Project #2- Paradigms

Juan Rodriguez 

New Jersey City University 

EDTC 804: Global Issues in ET Leadership 

Dr. Shamburg 

September 13, 2020

Paradigms

Pearson models differ with different entrepreneurs’ backgrounds and  aspirations. While they all save teachers money and make sure that they all  deliver superior teaching, most reports find that teachers’ competence is  the key factor in a pupil’s success. 

The program, created by Pearson, demonstrates creative,  revolutionary concepts for education, such as interest-based research and  cooperation. Computers and internet connections are essential in every  classroom. Standardized assessments and a personalized software  framework are also frequent, with analyses to admit, accommodate families, and monitor students’ outcomes. 

Essentially, all teaching would be in the English language. Students  instruct each other in different fields — Aki is an English- and science  instructor, also a tutor in mathematics. Students collaborate in communities to build public awareness initiatives on the healthy use of smartphones via  Life Laboratories courses. 

Liberal Capitalism on Education

Liberal capitalism is the idea of decentralizing finance to take  complete control of monetary dealings by the state or the state sector. This  economy style focuses entirely on people where people make big decisions  and possibly set best-being policies. Every part of life that is known is  affected and impacted by the economy.

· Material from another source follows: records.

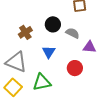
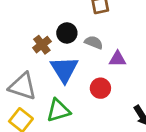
brown cross: (25, 32) -> (42, 45), moved
blue triangle: (49, 52) -> (64, 69), size x1.6

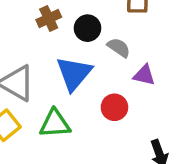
brown cross: (42, 45) -> (49, 18), moved

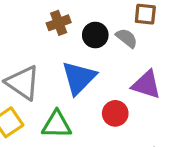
gray semicircle: (119, 48) -> (127, 38), moved
purple triangle: (144, 75) -> (146, 85), size x1.4

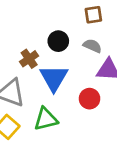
brown cross: (59, 23) -> (29, 59), moved
gray semicircle: (127, 38) -> (92, 46), moved

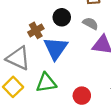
red circle: (90, 99) -> (82, 96), moved

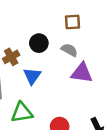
blue triangle: (56, 48) -> (32, 76), size x0.7

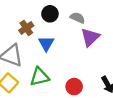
purple triangle: (82, 73) -> (90, 37), turned -48

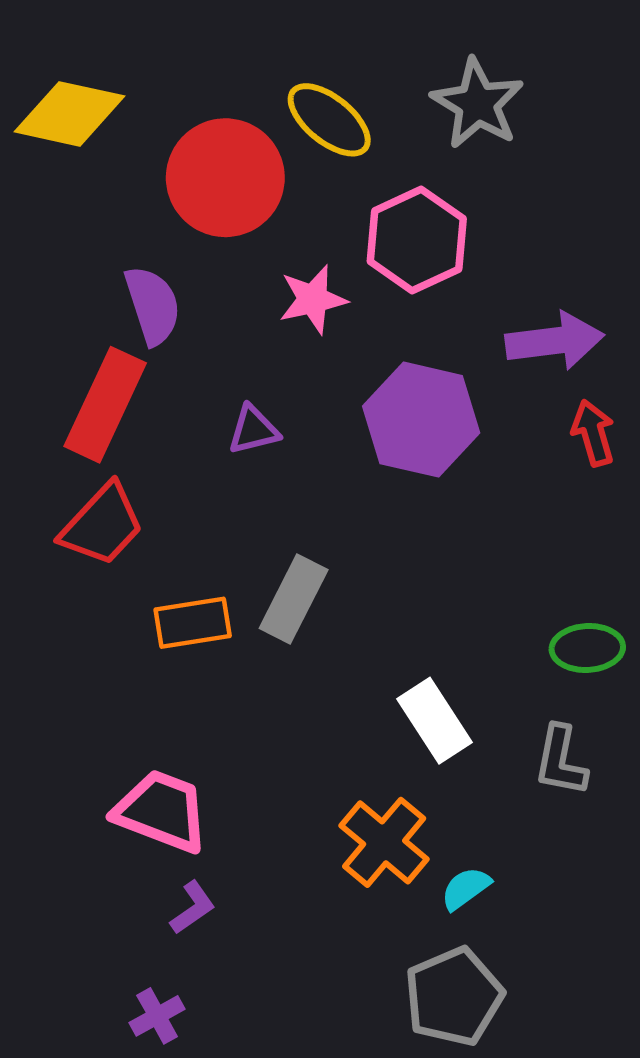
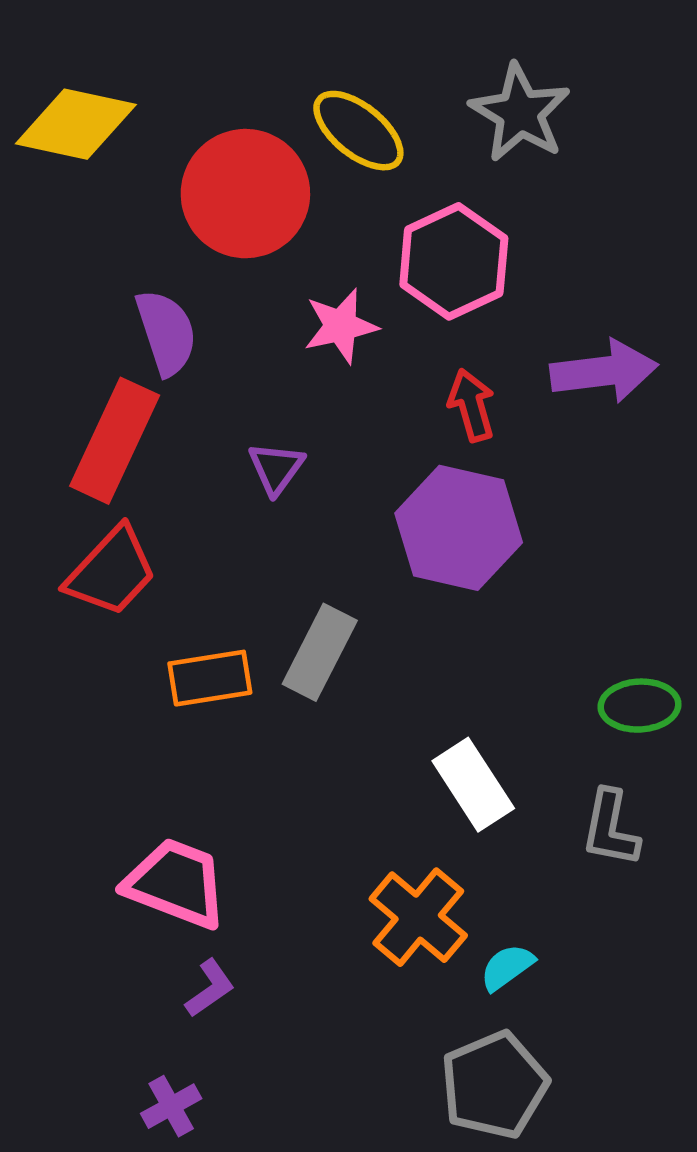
purple hexagon: (421, 420) -> (459, 528), moved
purple triangle: (253, 430) -> (276, 468), turned -40
red arrow: (593, 433) -> (472, 405), moved

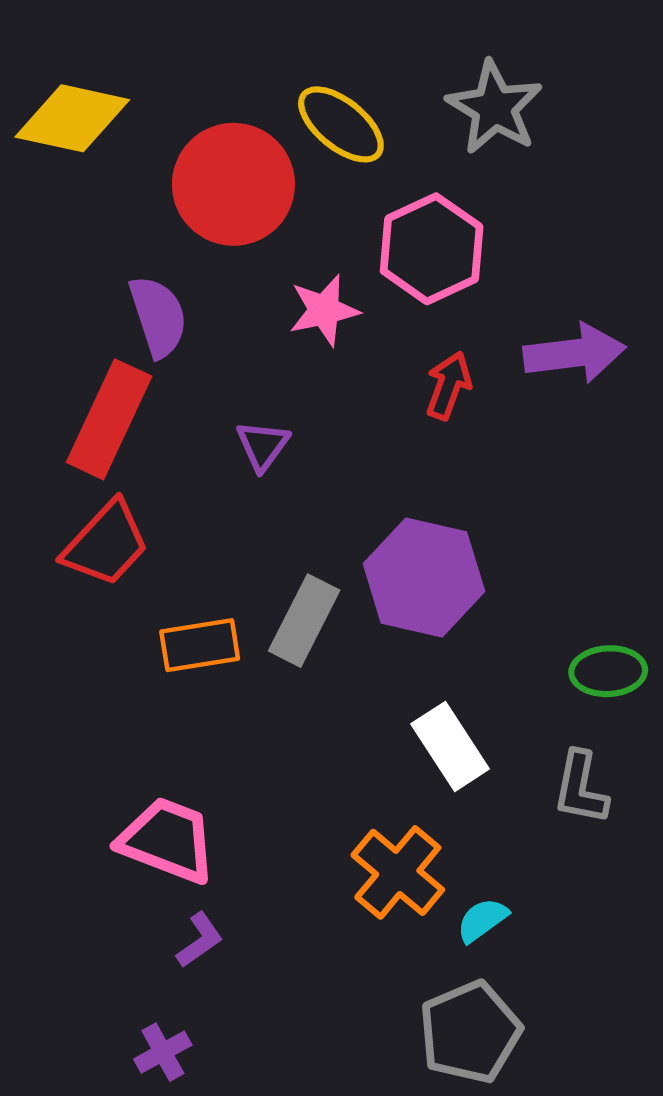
red arrow: (472, 405) -> (448, 386), turned 36
purple hexagon: (459, 528) -> (424, 578), moved

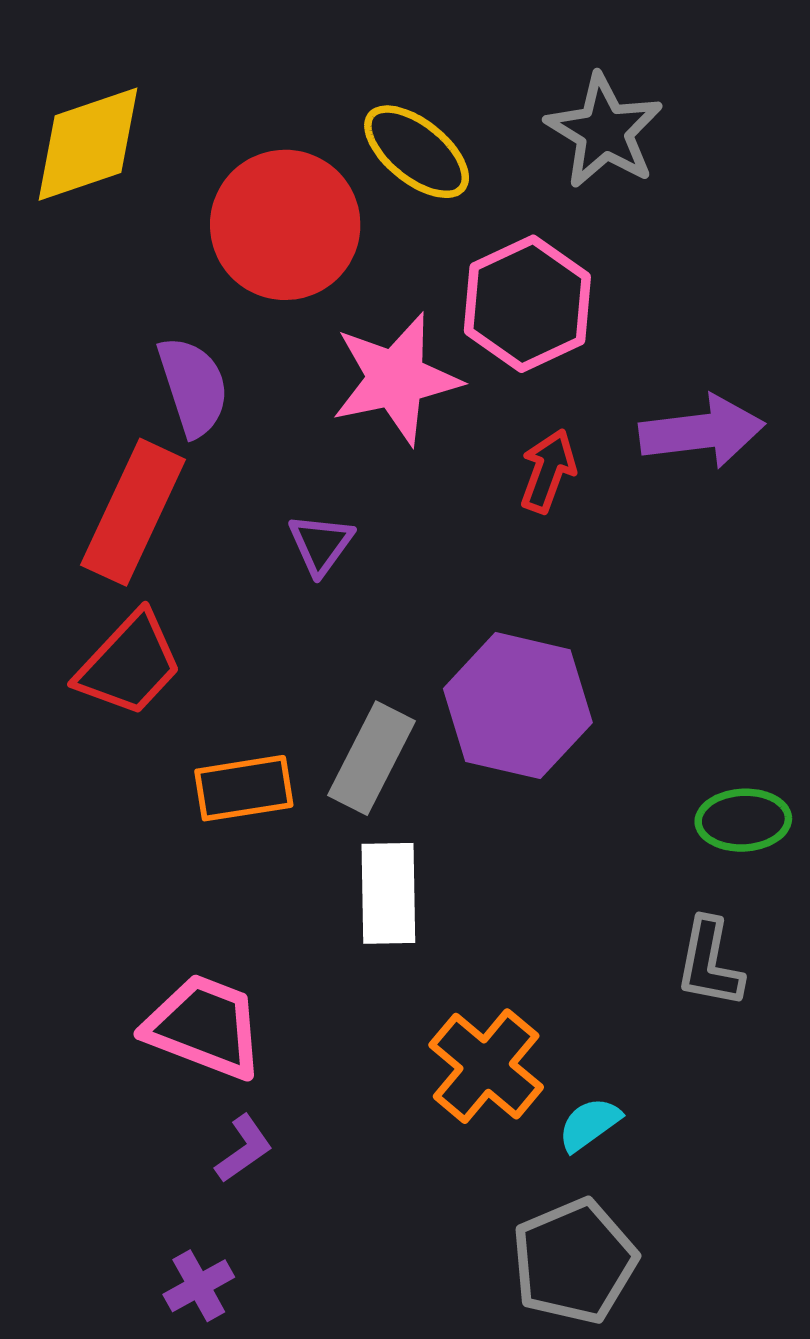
yellow diamond: (72, 118) -> (88, 144), turned -31
pink star: (324, 310) -> (396, 379), size x1.5
white rectangle: (450, 746) -> (388, 893), moved, turned 32

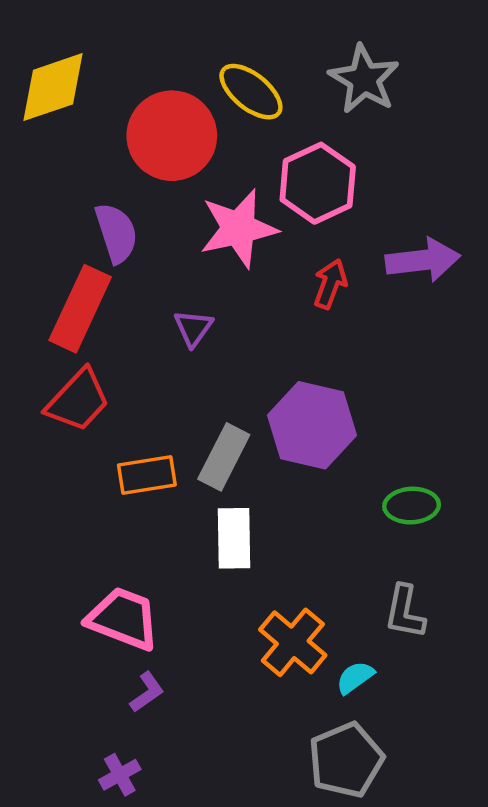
green ellipse: (743, 820) -> (412, 506), moved
gray L-shape: (709, 963) -> (405, 612), moved

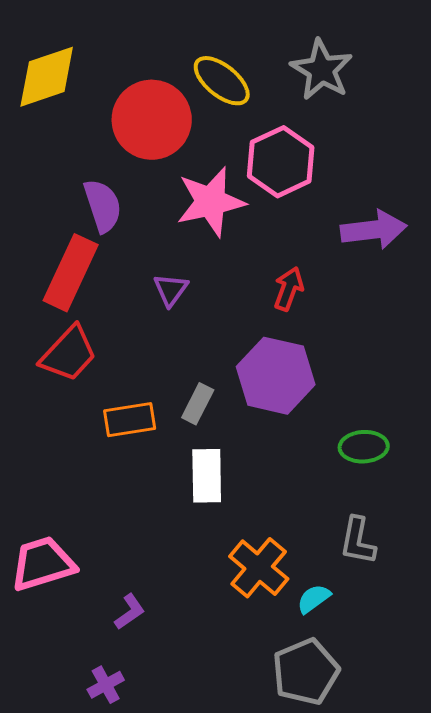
red arrow: (330, 284) -> (289, 289), moved
gray rectangle: (224, 457) -> (198, 404), size x0.7
pink trapezoid: (123, 619) -> (43, 564), moved, turned -38

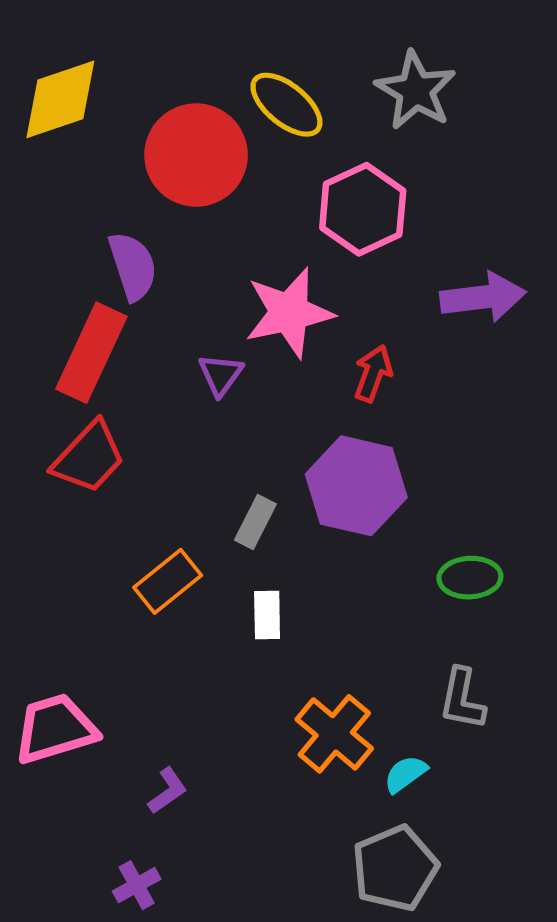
pink star: (211, 202) -> (289, 313), moved
orange rectangle: (130, 420) -> (168, 581), moved, turned -30
white rectangle: (207, 476) -> (267, 615), size x0.7

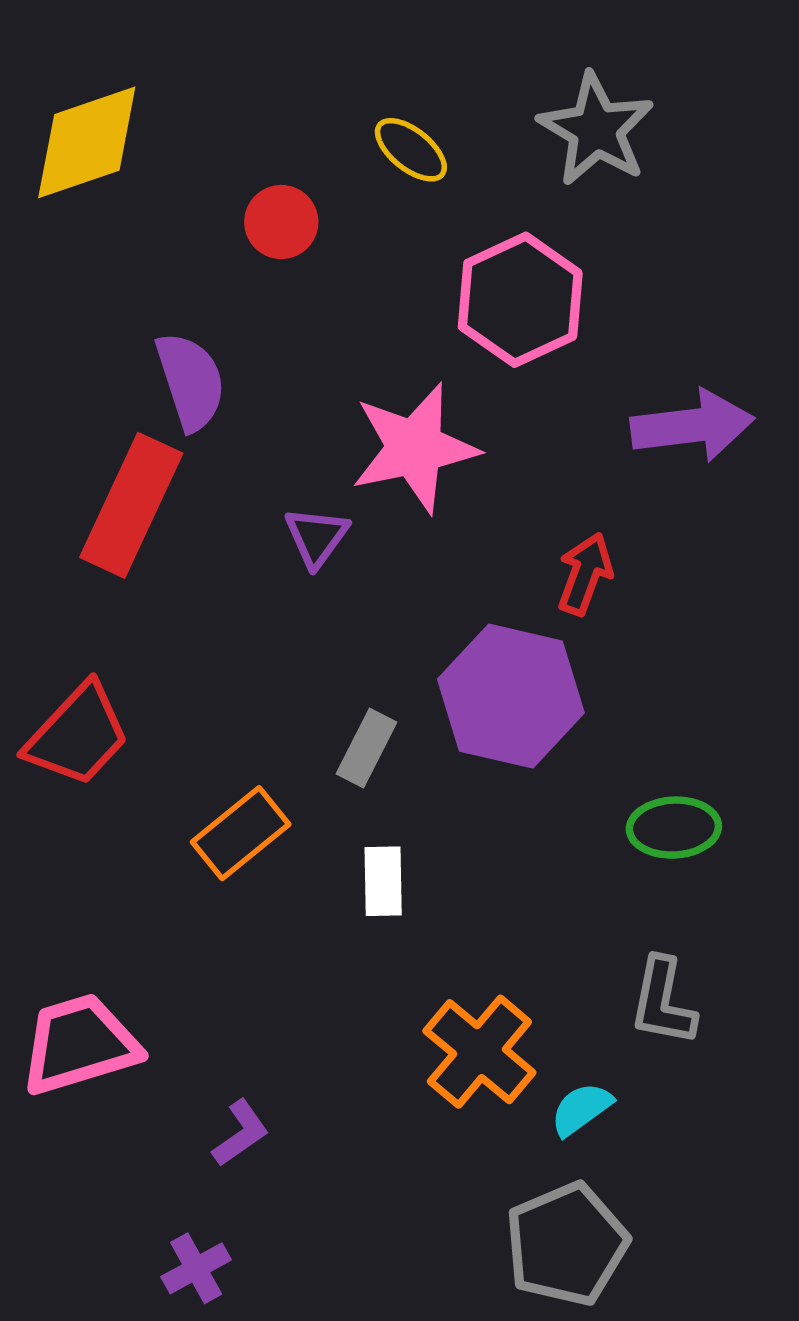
yellow ellipse: (286, 105) -> (411, 150), size x0.7
red circle: (196, 155) -> (281, 222), size x0.5
red arrow: (373, 373) -> (585, 574), moved
red trapezoid: (89, 457) -> (78, 735), moved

From elementary school, higher education to colleges and universities, capitalism has cast its grim footprint  in all our schooling. There has been no uninfluenced stream of learning. 

Education in capitalism is a structure in which schools are run for  gain, and university degrees are produced. That money takes the top  position and evaluates the potential of individuals by ratings. This is the  framework of neoliberal schooling under which we all belong. Liberal ideas  are based on freedom and equality concepts. The Liberals adhere more  often to the programs of higher education. They do this because it is the  right way to educate the community. They reject the concept of education  vouchers. 

Marxism On Education

Marxism explains social class dynamics and contradictions through a  socio-economic study using a materialist understanding of historical  progress, better known as dialectics, and a dialectical approach to see  social change. 

The school encourages kids to find authority and reproduces and  legitimizes social inequalities according to conventional Marxists. The  Marxist model of education is broadly positive, promoting practices,  cooperation, and critics instead of the passive accumulation of experience,  the imitation of elders, and conformism; rather than the focus of lectures, it  is student-centered. The education system is seen by conventional Marxists  to represent the needs of the capitalist class classes.

Postcolonial on Education

The impact of colonization on cultures and cultures are discussed in  postcolonial (or sometimes post-colonialism). Unlike colonialism, the term  was initially defined in the late 1970s in several colonized and formerly  colonized cultures as a literary and cultural study. Community hegemony is  confronted through Postcolonial schooling by identifying and violating its  past through the School curriculum and the West’s assumptions of  information and environment, encouraging a pedagogy of dissent and  change in the metropolis and peripheries.